私が選ばれなければ他の誰かが選ばれる。それはそれで辛い。今までだってとても辛い気持ちで選ばれてしまった虹の力を持つ聖女たちを何度も見送ってきた。

 でも、でも!それとこれとは話が違うわ。


「お前の力がこの方の白龍に適していた。ただそれだけのことだ。詳しくは道中でランス様に聞きなさい」


 教皇と話している最中、ランスという騎士様はずっと私を見つめている。イケメンに見つめられるのは嬉しいしちょっと恥ずかしいけれど、今は正直それどころではない。


 どうしよう、この危機をなんとか脱するためにはどうしたらいい?とにかく、なんとかして逃げなくちゃ。


「……わかりました。支度をして参りますのでしばらくお待ちください」


 教皇と騎士様に深々とお辞儀をして、私はその部屋を出てから一目散に自分の部屋へ戻る。



 いつか来るこんな日のために、実は日々少しずつ少しずつお金を貯めていたのだ。さらに編み物や織物、職としてやっていけそうなものはとにかく何でも一通り身につけてきた。

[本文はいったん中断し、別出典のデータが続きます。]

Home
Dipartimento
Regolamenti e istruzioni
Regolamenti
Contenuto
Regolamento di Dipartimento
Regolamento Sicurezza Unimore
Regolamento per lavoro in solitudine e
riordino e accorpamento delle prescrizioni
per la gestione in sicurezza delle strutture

 ここから逃げ出して、どこか遠くに行って一人でも生きていこう。きっと簡単なことではないだろうけれど、でも生贄になって死ぬよりはまだマシだわ!


 最低限の荷物をまとめて、一旦廊下を見る。何人か人が歩いているから不審な動きをするとバレてしまうかな。

 ドアを閉めて窓の外を見る。ここは教会から続く建物で2階、下には観賞用の植物がいい感じに植えられている。飛び降りてもうまくいけば無事に降りたてるかも。


「……よし。行くわよ」

 ふうーっと深呼吸する。こんな時に浮遊魔法でも使えたらよかったのに、なんで私は浮遊魔法が使えないのかしら。

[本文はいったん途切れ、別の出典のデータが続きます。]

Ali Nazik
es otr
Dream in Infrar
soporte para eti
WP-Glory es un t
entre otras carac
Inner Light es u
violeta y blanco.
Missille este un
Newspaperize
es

 窓枠に足をかけていざ!と思った瞬間、建物の影から騎士様が突然現れた。え、なんで?騎士様がこちらを見上げた、嘘でしょ。見つかった!


 慌てて部屋に戻ろうと思ったのに、まんまと足を滑らせてしまった。


「いやああああ!!!!」


 あぁ、だめだ、落ちちゃった……そう思って目を瞑ったけれど、あれ?痛くない。確かに落ちた感覚はあるのに。でも植物の感触も地面の感触もない。なんでだろう。


「大丈夫?」

 声がして恐る恐る目を開けると、そこには騎士様がいた。どうしよう、騎士様にしっかり受け止められている。っていうか、顔が近い近い近い!!!

 イケメンの破壊力!やばい!


「わあああすみません!大丈夫ですか?重かったですよねすみません」

 慌てて退けると、騎士様はフッと微笑んだ。やだ、笑った顔もめちゃくちゃイケメン、結構タイプかも……じゃな・く・て!


「俺は大丈夫。全然重くなかった。むしろ軽かったよ、ちゃんと食べてるの?」

 よいしょ、と私の腕を掴んで起こしてくれる。優しい……っていうか、待って、そもそもなんでちょうどいいタイミングでここに来たの?


「あの、なぜこちらに?教皇様とご一緒に部屋で待っていらしたのでは……」

「あぁ、ミゼルが教えてくれたんだ。ミゼルっていうのは白龍の名前ね」


 ポンポンと手で足元の砂を払いながら騎士様は言った。えっと、白龍が教えてくれた?どゆこと?


「君って窓から飛び降りるのが好きなの?面白いね」

 クスクス、と楽しげに笑う騎士様。わぁ、笑った顔もやっぱり素敵だけど、違う、そうじゃない。


「荷物はそれだけ?準備ができたなら行こうか」

 片手を差し出しながらそう言う騎士様は、朝日に照らされてとっても綺麗だ。それはもううっとりするくらい。


 思わず片手を出すと、騎士様はその手を掴んで歩き出す。暖かい手。男の人と手を繋ぐなんて初めてだから緊張してしまう。

 私はきっと、この騎士様から逃げ出すことはできないんだろうなと、自然にそう思ってしまった。